*Required work*
Take the lines below from the one with "FACTORY PRICES" through the one with "See all wallets" and print only them, exactly. Don't print the pictures.

*Provided material*
:::

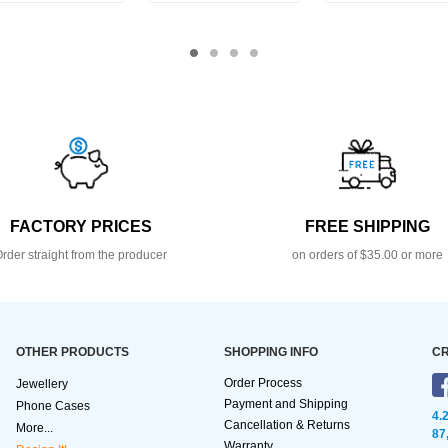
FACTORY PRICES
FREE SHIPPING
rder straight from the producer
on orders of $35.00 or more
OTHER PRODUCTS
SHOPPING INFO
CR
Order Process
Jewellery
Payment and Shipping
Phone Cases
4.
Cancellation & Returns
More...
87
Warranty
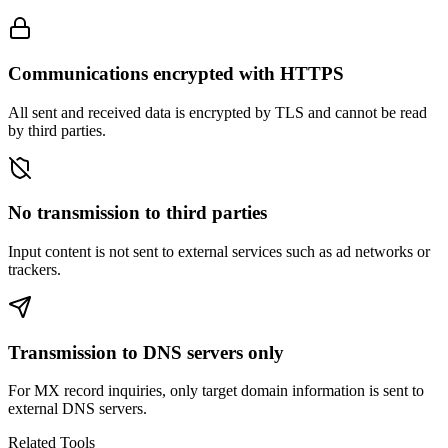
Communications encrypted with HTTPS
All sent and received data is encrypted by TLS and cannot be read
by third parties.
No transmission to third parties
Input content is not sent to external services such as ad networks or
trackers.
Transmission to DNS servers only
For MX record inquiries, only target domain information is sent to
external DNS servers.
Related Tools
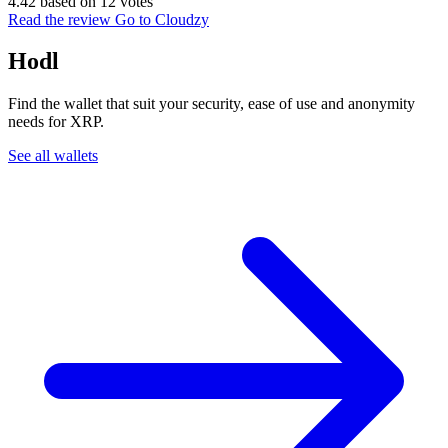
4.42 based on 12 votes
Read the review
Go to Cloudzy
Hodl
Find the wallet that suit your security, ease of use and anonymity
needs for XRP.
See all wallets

:::

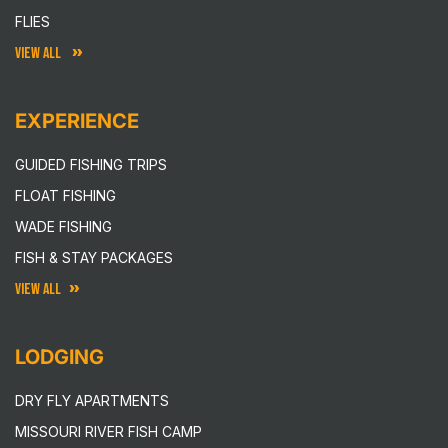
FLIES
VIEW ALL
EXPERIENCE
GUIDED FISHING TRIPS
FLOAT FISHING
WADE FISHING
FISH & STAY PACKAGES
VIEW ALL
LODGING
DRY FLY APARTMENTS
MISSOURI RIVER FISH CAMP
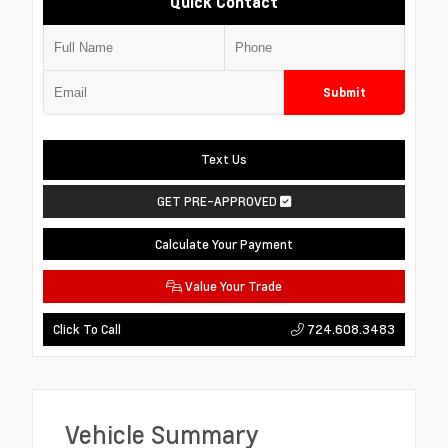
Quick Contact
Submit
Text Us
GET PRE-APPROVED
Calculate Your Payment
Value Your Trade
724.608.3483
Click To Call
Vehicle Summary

:::

*Answer space*
FACTORY PRICES
FREE SHIPPING
rder straight from the producer
on orders of $35.00 or more
OTHER PRODUCTS
SHOPPING INFO
CR
Order Process
Jewellery
Payment and Shipping
Phone Cases
4.
Cancellation & Returns
More...
87
Warranty
Communications encrypted with HTTPS
All sent and received data is encrypted by TLS and cannot be read
by third parties.
No transmission to third parties
Input content is not sent to external services such as ad networks or
trackers.
Transmission to DNS servers only
For MX record inquiries, only target domain information is sent to
external DNS servers.
Related Tools
4.42 based on 12 votes
Read the review
Go to Cloudzy
Hodl
Find the wallet that suit your security, ease of use and anonymity
needs for XRP.
See all wallets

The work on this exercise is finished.